E.g. say we have features A, B, and Ethereum hardfork X, where B is an upgrade to adapt to X. The deployment sequence for testnet is A, B, X. While that of mainnet has to be B, X, A, because 1/ we don’t control the time of X, 2/ B must happen before X, and 3/ A is not ready for mainnet yet which can’t be deployed before B

Concrete example just happened is A = slashing V1, B = prooftra, X = pectra

So our release branch and model must be flexible enough to solve it via cherry picking

Release and Deployment Scope

  • a release would upgrade versions for all code, even though there's no change to a file from last release
  • a deployment would adopt a release as a whole, so all contracts would upgrade to that release, instead of "some file on release v1.3 and some on release v1.4"
    • there's no phrasing of, for example, "all non-EigenPod contracts be on v1.3.0 and EigenPods contract on v1.4.0" - they would all be on v1.4.0, just the non-eigenpod contract are not changed at all from v1.3.0
    • as implementation detail, we can skip upgrade the contracts that have not changed, but the codebase and releases are on new release version
  • all changes have to be deployed to testnet first, before mainnet. No skipping from preprod to mainnet directly

Changelog, Release Note, Release Announcement Blog

Each release in testnet and mainnet must have corresponding changelog, release note, and announcement blog

Release Manager Responsibilities

We introduce a new critical role called release manager (RM)
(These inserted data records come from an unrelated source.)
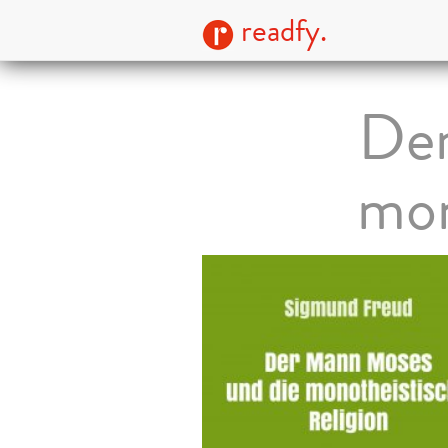
readfy.
Der
mon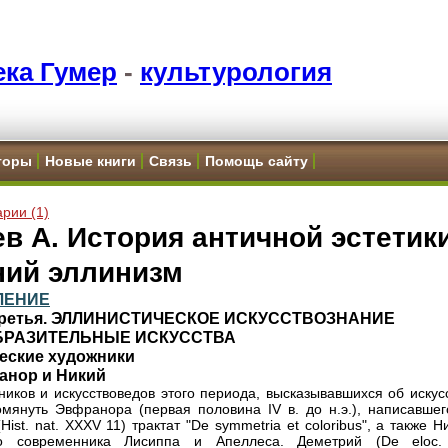
ка Гумер
-
культурология
торы
Новые книги
Связь
Помощь сайту
рии (1)
в А. История античной эстетики
ний эллинизм
ЛЕНИЕ
Третья. ЭЛЛИНИСТИЧЕСКОЕ ИСКУССТВОЗНАНИЕ
ОБРАЗИТЕЛЬНЫЕ ИСКУССТВА
ческие художники
анор и Никий
ников и искусствоведов этого периода, высказывавшихся об искус
омянуть Эвфранора (первая половина IV в. до н.э.), написавшег
ist. nat. XXXV 11) трактат "De symmetria et coloribus", а также Н
о современника Лисиппа и Апеллеса. Деметрий (De eloc.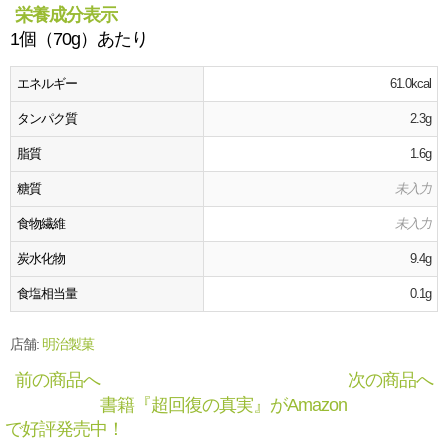
栄養成分表示
1個（70g）あたり
エネルギー
61.0kcal
タンパク質
2.3g
脂質
1.6g
糖質
未入力
食物繊維
未入力
炭水化物
9.4g
食塩相当量
0.1g
店舗:
明治製菓
前の商品へ
次の商品へ
書籍『超回復の真実』がAmazon
で好評発売中！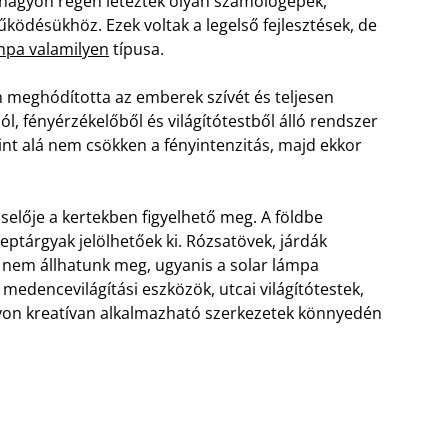
 nagyon régen léteztek olyan számológépek,
ködésükhöz. Ezek voltak a legelső fejlesztések, de
ámpa valamilyen
típusa.
n meghódította az emberek szívét és teljesen
 fényérzékelőből és világítótestből álló rendszer
int alá nem csökken a fényintenzitás, majd ekkor
selője a kertekben figyelhető meg. A földbe
eptárgyak jelölhetőek ki. Rózsatövek, járdák
t nem állhatunk meg, ugyanis a solar lámpa
medencevilágítási eszközök, utcai világítótestek,
agyon kreatívan alkalmazható szerkezetek könnyedén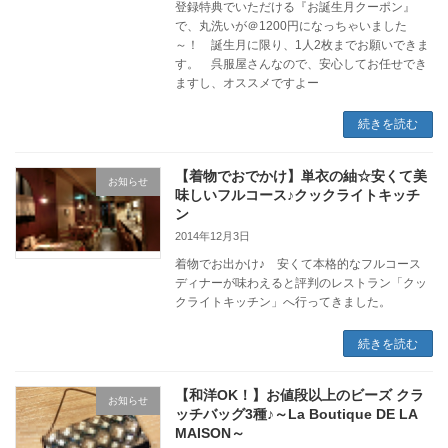
登録特典でいただける『お誕生月クーポン』
で、丸洗いが＠1200円になっちゃいました
～！ 誕生月に限り、1人2枚までお願いできま
す。 呉服屋さんなので、安心してお任せでき
ますし、オススメですよー
続きを読む
【着物でおでかけ】単衣の紬☆安くて美
お知らせ
味しいフルコース♪クックライトキッチ
ン
2014年12月3日
着物でお出かけ♪ 安くて本格的なフルコース
ディナーが味わえると評判のレストラン「クッ
クライトキッチン」へ行ってきました。
続きを読む
【和洋OK！】お値段以上のビーズ クラ
お知らせ
ッチバッグ3種♪～La Boutique DE LA
MAISON～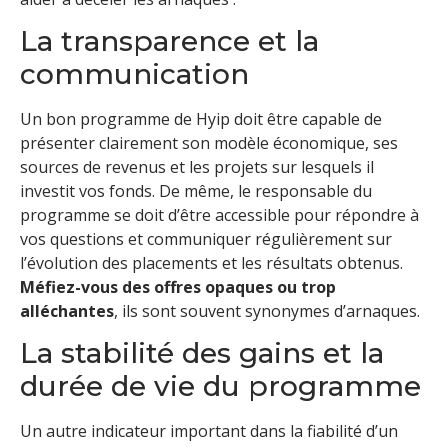
La transparence et la
communication
Un bon programme de Hyip doit être capable de
présenter clairement son modèle économique, ses
sources de revenus et les projets sur lesquels il
investit vos fonds. De même, le responsable du
programme se doit d’être accessible pour répondre à
vos questions et communiquer régulièrement sur
l’évolution des placements et les résultats obtenus.
Méfiez-vous des offres opaques ou trop
alléchantes
, ils sont souvent synonymes d’arnaques.
La stabilité des gains et la
durée de vie du programme
Un autre indicateur important dans la fiabilité d’un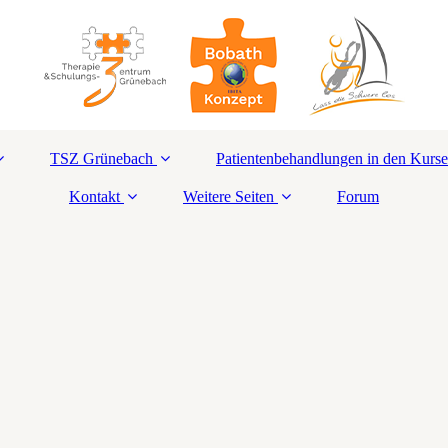
TSZ Grünebach
Patientenbehandlungen in den Kurs
Kontakt
Weitere Seiten
Forum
Each release should have a primary RM and a secondary RM. RM is on rotating base, not necessarily always be the tech lead of the project, so we can amortize the cost and onboard all developers with same standards

Primary Release Manager is responsible for

  • Managing the release-dev branch during development phase
    • create it from main and eventually merge back to main
    • constantly rebasing to main to resolve conflict early, without required efforts from other developers working on the release-dev branch
    • holding high bar for quality:
      • code quality
      • PR templating
      • test quality (e.g. no flaky or failed tests, keep test runtime under control)
  • Manage release branches and deployment
    • create and manage corresponding release branches Vx.y.z
    • author and publish release notes and changelog
    • author and publish release blog with PM and marketing team
    • lead communication with marketing and BD team to inform stakerholders for preparation
    • lead deployment to env network
  • Mentoring and knowledge sharing
    • mentor and train secondary release manager, who will be the primary manager for next release

By following these maintenance procedures, we ensure a stable, secure, and well-documented codebase that meets the high standards required for EigenLayer's infrastructure.